Saved data entries
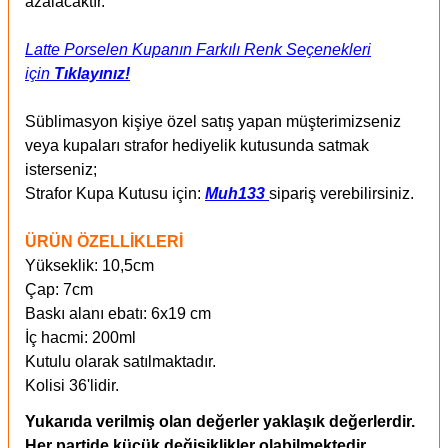
azalacaktır.
Latte Porselen Kupanın Farkılı Renk Seçenekleri
için
Tıklayınız!
Süblimasyon kişiye özel satış yapan müşterimizseniz
veya kupaları strafor hediyelik kutusunda satmak
isterseniz;
Strafor Kupa Kutusu için:
Muh133
sipariş verebilirsiniz.
ÜRÜN ÖZELLİKLERİ
Yükseklik: 10,5cm
Çap: 7cm
Baskı alanı ebatı: 6x19 cm
İç hacmi: 200ml
Kutulu olarak satılmaktadır.
Kolisi 36'lidir.
Yukarıda verilmiş olan değerler yaklaşık değerlerdir.
Her partide küçük değişiklikler olabilmektedir.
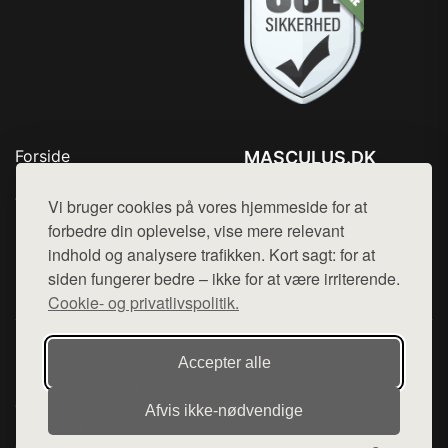
Forside
MASCULUS.DK
Produkter
Tlf. 78768672
Top Rabatter
Vi bruger cookies på vores hjemmeside for at
Mail:
hej@want.dk
Kontakt
forbedre din oplevelse, vise mere relevant
indhold og analysere trafikken. Kort sagt: for at
Cookie- og privatlivspolitik
siden fungerer bedre – ikke for at være irriterende.
Cookie- og privatlivspolitik.
Denne side er en del af want.dk, der udgiver en række
Accepter alle
hjemmesider med præsentation af forskellige produkter fra
diverse webshops. Der sælges ikke varer fra denne side - vi
Afvis ikke‑nødvendige
henviser til de shops, som sælger varen. Vi har heller ikke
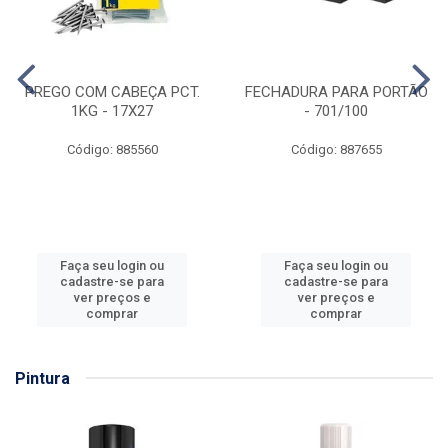
PREGO COM CABEÇA PCT.
FECHADURA PARA PORTÃO
1KG - 17X27
- 701/100
Código: 885560
Código: 887655
Faça seu login ou
Faça seu login ou
cadastre-se para
cadastre-se para
ver preços e
ver preços e
comprar
comprar
Pintura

◆ **TASK PROMPT**
Please transcribe word for word the lines from the one bearing "sipariş verebilirsiniz." through the last line of the records above, omitting the pictures.

◆ **TASK ANSWER**
sipariş verebilirsiniz.
ÜRÜN ÖZELLİKLERİ
Yükseklik: 10,5cm
Çap: 7cm
Baskı alanı ebatı: 6x19 cm
İç hacmi: 200ml
Kutulu olarak satılmaktadır.
Kolisi 36'lidir.
Yukarıda verilmiş olan değerler yaklaşık değerlerdir.
Her partide küçük değişiklikler olabilmektedir.
Forside
MASCULUS.DK
Produkter
Tlf. 78768672
Top Rabatter
Vi bruger cookies på vores hjemmeside for at
Mail:
hej@want.dk
Kontakt
forbedre din oplevelse, vise mere relevant
indhold og analysere trafikken. Kort sagt: for at
Cookie- og privatlivspolitik
siden fungerer bedre – ikke for at være irriterende.
Cookie- og privatlivspolitik.
Denne side er en del af want.dk, der udgiver en række
Accepter alle
hjemmesider med præsentation af forskellige produkter fra
diverse webshops. Der sælges ikke varer fra denne side - vi
Afvis ikke‑nødvendige
henviser til de shops, som sælger varen. Vi har heller ikke
PREGO COM CABEÇA PCT.
FECHADURA PARA PORTÃO
1KG - 17X27
- 701/100
Código: 885560
Código: 887655
Faça seu login ou
Faça seu login ou
cadastre-se para
cadastre-se para
ver preços e
ver preços e
comprar
comprar
Pintura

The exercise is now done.